Wednesday 20 September 2017
The chances of surviving ovarian cancer may be drastically affected by the production of a specific protein, according to new research led by the University of Northampton.
In a study of more than 500 cases, patients with no, or very low, amounts of the DNA binding protein survived twice as long than those whose tumours produced much greater levels.
The results have important implications for diagnosing and treating the disease.
Lead author Dr Lee Machado, Associate Professor in Biochemistry, said the high-mobility group protein B1 (HMGB1) should now be considered as a target for new treatments.
“High levels of HMGB1 are also known to confer tumours with resistance to therapy, and future studies should determine the exact mechanism of HMGB1 function in ovarian cancer.
“If this can be determined, then strategies designed to disrupt HMGB1 production may one day produce new therapies.”
The findings, published in the journal Oncotarget, show that expression of HMGB1 was associated with reduced average survival time from almost nine years in patients with low or absent expressing tumours, to just over four and a half years for those with high expressing tumours.
Eleven women die from the disease every day in the UK – the sixteenth highest such figure in Europe.
It is still unclear the mechanism by which this protein impacts survival, but HMGB1 may play a role in increasing the amount of energy produced by tumour cells.
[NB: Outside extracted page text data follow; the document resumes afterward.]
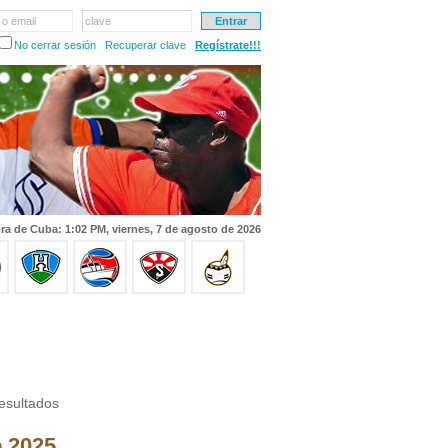
 o email
clave
No cerrar sesión
Recuperar clave
Regístrate!!!
ra de Cuba: 1:02 PM, viernes, 7 de agosto de 2026
esultados
o 2025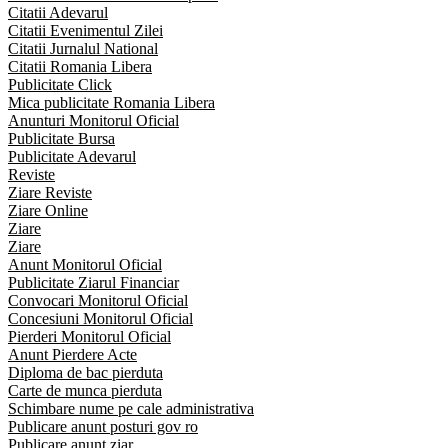
Citatii Adevarul
Citatii Evenimentul Zilei
Citatii Jurnalul National
Citatii Romania Libera
Publicitate Click
Mica publicitate Romania Libera
Anunturi Monitorul Oficial
Publicitate Bursa
Publicitate Adevarul
Reviste
Ziare Reviste
Ziare Online
Ziare
Ziare
Anunt Monitorul Oficial
Publicitate Ziarul Financiar
Convocari Monitorul Oficial
Concesiuni Monitorul Oficial
Pierderi Monitorul Oficial
Anunt Pierdere Acte
Diploma de bac pierduta
Carte de munca pierduta
Schimbare nume pe cale administrativa
Publicare anunt posturi gov ro
Publicare anunt ziar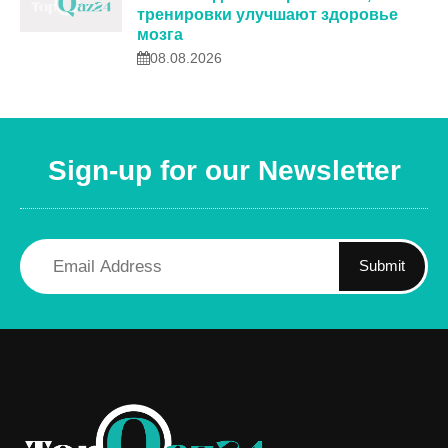
тренировки улучшают здоровье
мозга
08.08.2026
Sign-up for our Newsletter
Submit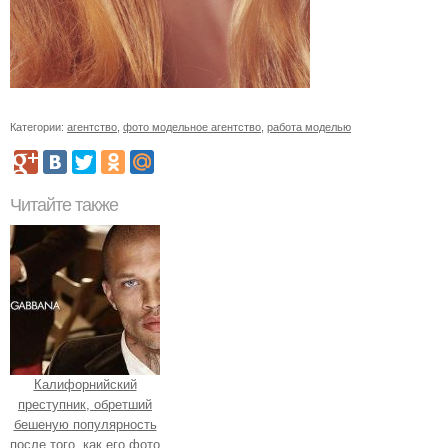
Категории:
агентство
,
фото модельное агентство
,
работа моделью
Читайте также
Калифорнийский
преступник, обретший
бешеную популярность
после того, как его фото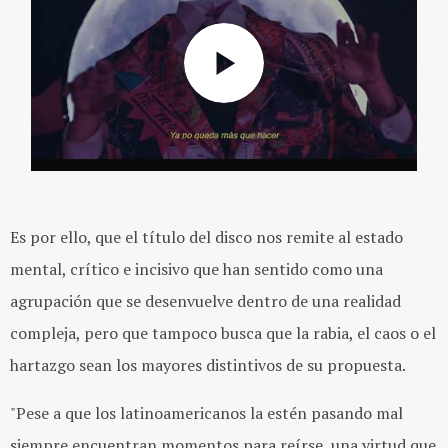
Es por ello, que el título del disco nos remite al estado
mental, crítico e
incisivo que han sentido como una
agrupación que se desenvuelve dentro de una realidad
compleja, pero que tampoco busca que la rabia, el caos o el
hartazgo sean los mayores distintivos de su propuesta.
"Pese a que los latinoamericanos la estén pasando mal
siempre encuentran momentos para reírse, una virtud que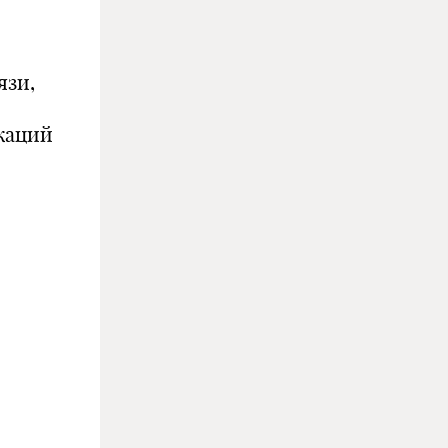
язи,
каций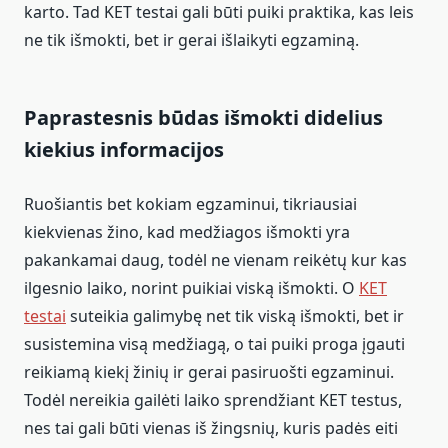
karto. Tad KET testai gali būti puiki praktika, kas leis
ne tik išmokti, bet ir gerai išlaikyti egzaminą.
Paprastesnis būdas išmokti didelius
kiekius informacijos
Ruošiantis bet kokiam egzaminui, tikriausiai
kiekvienas žino, kad medžiagos išmokti yra
pakankamai daug, todėl ne vienam reikėtų kur kas
ilgesnio laiko, norint puikiai viską išmokti. O
KET
testai
suteikia galimybę net tik viską išmokti, bet ir
susistemina visą medžiagą, o tai puiki proga įgauti
reikiamą kiekį žinių ir gerai pasiruošti egzaminui.
Todėl nereikia gailėti laiko sprendžiant KET testus,
nes tai gali būti vienas iš žingsnių, kuris padės eiti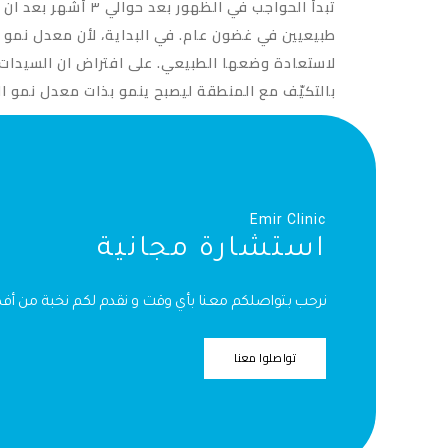
بالتكيّف مع المنطقة ليصبح ينمو بذات معدل نمو الح
Emir Clinic
استشارة مجانية
نرحب بتواصلكم معنا بأي وقت و نقدم لكم نخبة من أ
تواصلوا معنا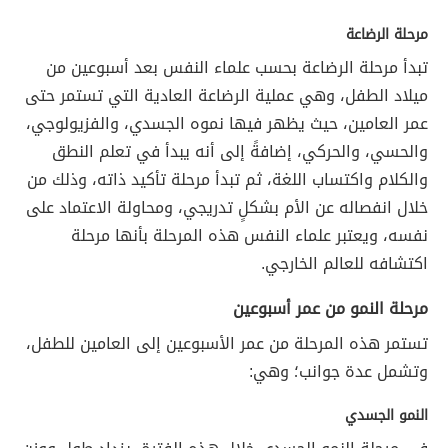
مرحلة الرضاعة
تبدأ مرحلة الرضاعة بحسب علماء النفس بعد أسبوعين من
ميلاد الطفل، وهي عملية الرضاعة العادية التي تستمر حتى
عمر العامين، حيث يظهر فيها نموه الجسدي، والفزيولوجي،
والحسي، والحركي، إضافةً إلى أنه يبدأ في تعلم النطق
والكلام واكتساب اللغة، ثم تبدأ مرحلة تأكيد ذاته، وذلك من
خلال انفصاله عن الأم بشكلٍ تدريجي، ومحاولة الاعتماد على
نفسه، ويعتبر علماء النفس هذه المرحلة بأنها مرحلة
اكتشافه للعالم الخارجي.
مرحلة النمو من عمر أسبوعين
تستمر هذه المرحلة من عمر الأسبوعين إلى العامين للطفل،
وتشمل عدة جوانب؛ وهي:
النمو الجسدي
“This energy is then used by cancer cells to grow, multiply, and ultimately spread throughout the body,” said Dr Machado, who conducted the research with colleagues from the University of Nottingham.
The team looked at tissue samples from 194 cases of epithelial ovarian cancer treated at Nottingham University Hospitals, and 360 cases that had been treated at Derby City Hospitals.
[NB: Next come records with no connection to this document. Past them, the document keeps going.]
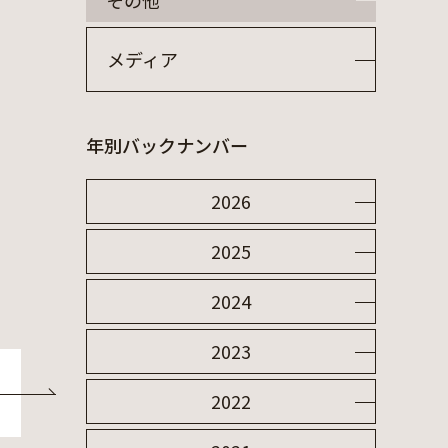
その他
メディア
年別バックナンバー
2026
2025
2024
2023
2022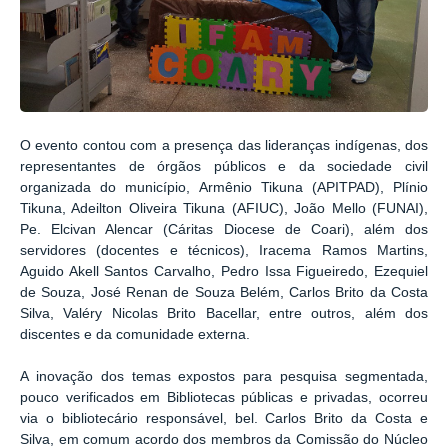
O evento contou com a presença das lideranças indígenas, dos
representantes de órgãos públicos e da sociedade civil
organizada do município, Armênio Tikuna (APITPAD), Plínio
Tikuna, Adeilton Oliveira Tikuna (AFIUC), João Mello (FUNAI),
Pe. Elcivan Alencar (Cáritas Diocese de Coari), além dos
servidores (docentes e técnicos), Iracema Ramos Martins,
Aguido Akell Santos Carvalho, Pedro Issa Figueiredo, Ezequiel
de Souza, José Renan de Souza Belém, Carlos Brito da Costa
Silva, Valéry Nicolas Brito Bacellar, entre outros, além dos
discentes e da comunidade externa.
A inovação dos temas expostos para pesquisa segmentada,
pouco verificados em Bibliotecas públicas e privadas, ocorreu
via o bibliotecário responsável, bel. Carlos Brito da Costa e
Silva, em comum acordo dos membros da Comissão do Núcleo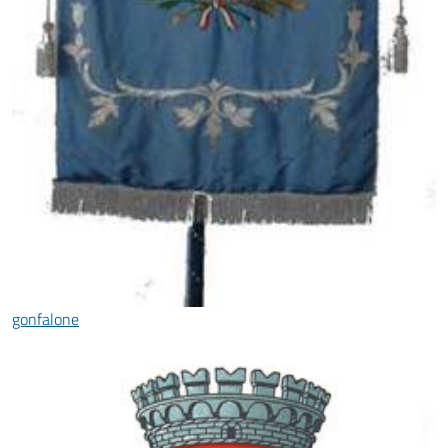
gonfalone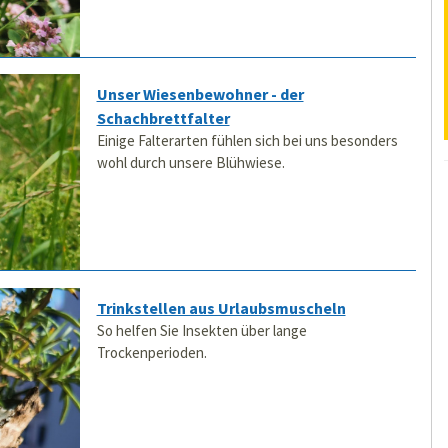
Unser Wiesenbewohner - der
Schachbrettfalter
Einige Falterarten fühlen sich bei uns besonders
wohl durch unsere Blühwiese.
Trinkstellen aus Urlaubsmuscheln
So helfen Sie Insekten über lange
Trockenperioden.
High levels of the protein were associated with poor progression free survival in the Nottingham cases and poor overall survival in the Derby ones.
In the UK, over 7,000 women a year develop the disease, with epithelial ovarian cancer the most common type. Just over half of diagnoses are in women over the age of 65.
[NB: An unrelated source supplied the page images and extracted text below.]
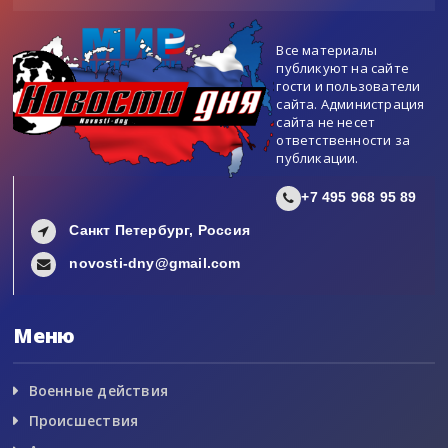
Все материалы
публикуют на сайте
гости и пользователи
сайта. Администрация
сайта не несет
ответственности за
публикации.
+7 495 968 95 89
Санкт Петербург, Россия
novosti-dny@gmail.com
Меню
Военные действия
Происшествия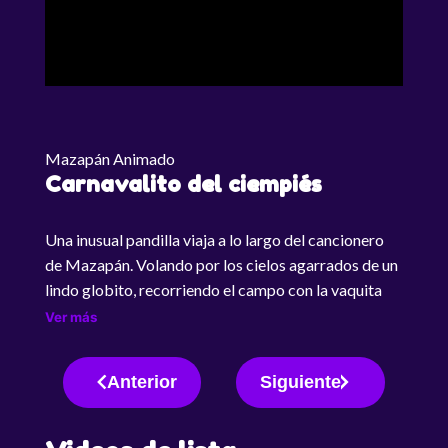
Mazapán Animado
Carnavalito del ciempiés
Una inusual pandilla viaja a lo largo del cancionero
de Mazapán. Volando por los cielos agarrados de un
lindo globito, recorriendo el campo con la vaquita
loca, tocando jazz mientras un grupo de gatos busca
Ver más
al ratón en blues o perdidos en el mini mundo de la
cuncuna amarilla que está a punto de convertirse […]
Anterior
Siguiente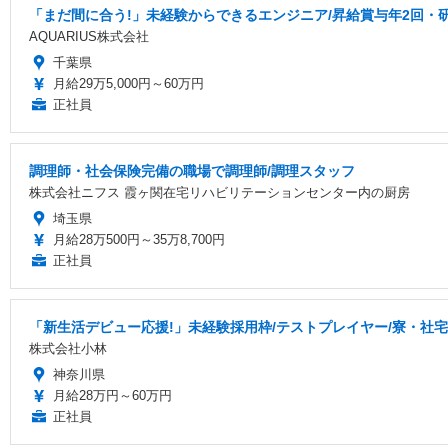
「まだ間に合う!」未経験からできるエンジニア/昇給賞与年2回・
AQUARIUS株式会社
千葉県
月給29万5,000円～60万円
正社員
調理師・社会保険完備の職場で調理師/調理スタッフ
株式会社ニフス 霞ヶ関在宅リハビリテーションセンター内の厨房
埼玉県
月給28万500円～35万8,700円
正社員
「新生活デビュー応援!」未経験採用枠/テストプレイヤー/寮・社
株式会社小林
神奈川県
月給28万円～60万円
正社員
Chances of surviving the disease for longer than five years drop dramatically from around ninety percent to less than twenty, when comparing women with early and late stage diagnoses.
Referring to the potential of using HMGB1 as a diagnostic tool, Dr Machado said: “It could really improve both our understanding of ovarian cancer biology, and treatment of these patients.”
The HMGB1 protein has so far been implicated in a range of cancers including bowel, lung and liver and recent studies have focused on its ability to protect cancer cells from stresses – such as chemotherapy – through a process known as autophagy.
Machado, L., Moseley, P. M., Moss, R., Deen, S., Nolan, C., Spendlove, I. and Ramage, J. (2017) High mobility group protein B1 is a predictor of poor survival in ovarian cancer. Oncotarget 1949-2553.
Ovarian Cancer Statistics
(data courtesy of Cancer Research UK )
There were around 7,400 new cases of ovarian cancer in the UK in 2014.
In females in the UK, ovarian cancer is the fifth most common cause of cancer death, with around 4,100 deaths in 2014.
In Europe, around 42,700 women were estimated to have died from ovarian cancer in 2012. The UK mortality rate is 16th highest in Europe.
More than half (53%) of ovarian cancer cases in the UK each year are diagnosed in females aged 65 and over (2012-2014).
There are no UK-wide statistics available for ovarian cancer survival by stage. Survival statistics are available for each stage of ovarian cancer in one area of England. These are for women diagnosed between 2002 and 2006.
In (early) Stage 1, about 90 percent will survive their cancer for five years or more after they are diagnosed. For Stage 2 it is more than 40 percent; Stage 3 almost 20 percent; and in (late) Stage 4, around five percent.